Saturday, August 02, 2008

Into the Wild: Grade A

Into the Wild (2007)
Emile Hirsch, Marcia Gay Harden, William Hurt, Catherine Keener, Brian Dierker, Vince Vaughan, Jena Malone, Hal Holbrook. Co-writer (screenplay) and director Sean Penn.

A young man (Hirsch) leaves his wealthy suburban life in contemporary Atlanta, escaping his battling parents (Harden and Hurt), to pursue his fantasy of a hobo’s life “on the road.” He rides “third boxcar, midnight train.” He works in fast food joints and on a Kansas wheat farm. He kayaks down the Colorado river, hitches with truckers and stays with old hippies in a painted van (Keener and Dierker), until he finally makes it to Anchorage, where he vows to “live off the land,” free of society’s hypocrisy. Along the way he quotes Thoreau, Tolstoy, and great poets (being a recent university graduate). All this makes for a charming, if lightweight, adventure story.

The cinematography is stunning and original music by Pearl Jam’s Eddy Vedder (among others) is gripping. Penn’s directing is intense, thoughtful and nearly perfect. There are some groan-eliciting visual clich├ęs, such as the camera spinning around Hirsch’s uplifted face to indicate giddy happiness, and several scenes drag on, but these faults are overcome by the fine performances Penn gets out of his actors. Hirsch is a standout as the enthusiastic young man. More surprising are tremendous performances from Vince Vaughan (best I’ve ever seen him), and 83 year old Hal Holbrook, who is unexpectedly nuanced. Catherine Keener is as wonderful as she always is and it would have been nice to see more of her. Harden, likewise, gives 100% of her best stuff. Dierker, who I did not know, reminded me of a younger Donald Sutherland.
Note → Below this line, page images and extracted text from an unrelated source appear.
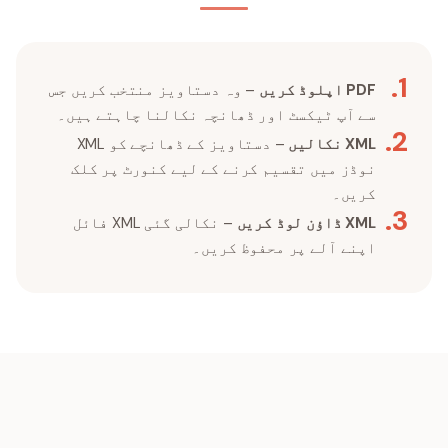
.
1
PDF اپلوڈ کریں
– وہ دستاویز منتخب کریں جس
سے آپ ٹیکسٹ اور ڈھانچہ نکالنا چاہتے ہیں۔
.
2
XML نکالیں
– دستاویز کے ڈھانچے کو XML
نوڈز میں تقسیم کرنے کے لیے کنورٹ پر کلک
کریں۔
.
3
XML ڈاؤن لوڈ کریں
– نکالی گئی XML فائل
اپنے آلے پر محفوظ کریں۔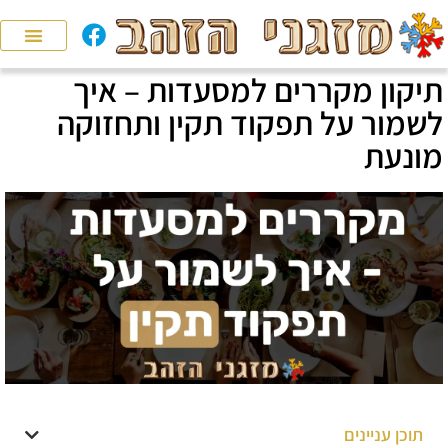
תיקון מקררים למסעדות – איך
לשמור על תפקוד תקין ותחזוקה
מונעת
תוכן עניינים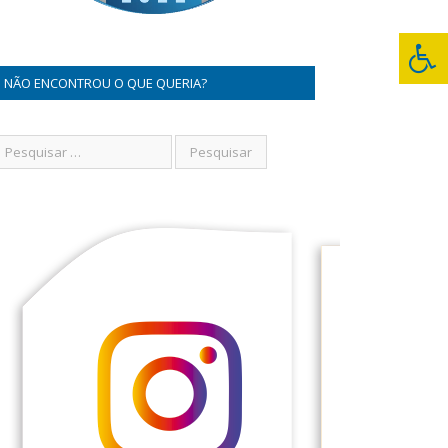
NÃO ENCONTROU O QUE QUERIA?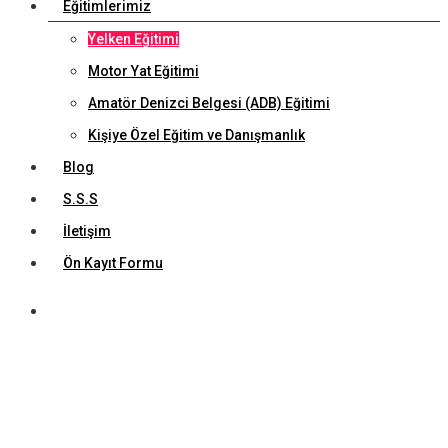
Eğitimlerimiz
Yelken Eğitimi
Motor Yat Eğitimi
Amatör Denizci Belgesi (ADB) Eğitimi
Kişiye Özel Eğitim ve Danışmanlık
Blog
S.S.S
İletişim
Ön Kayıt Formu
The young man embodies the idealism of youth, but aside from quoting poetry, he does not make a case that society is corrupt and best left behind. There is a vague suggestion that he is running away from an awful childhood, but that theme is not well-established. Stultifying voice-overs by his sister (Malone), distance us from him. At least it should have been his voice so he could explain to us what was on his mind. Without much insight into him, we can only say, here is a kid on an exuberant, youthful adventure (which ends badly for him, but that hardly matters for the bulk of the movie). Some of his remarks suggest an anti-intellectual tone, as when he says “just being” in nature is the highest good, yet he always has his nose in a book and he declares to Keener that he seeks “truth, not love.” Also, for such an attractive young man, he has no romantic interest, male or female, which seems odd. The point is that it is a superficial, well-worn story, watchable, but of little intrinsic interest. This is, above all, a movie about Sean Penn’s directing and for that it is well-worth seeing.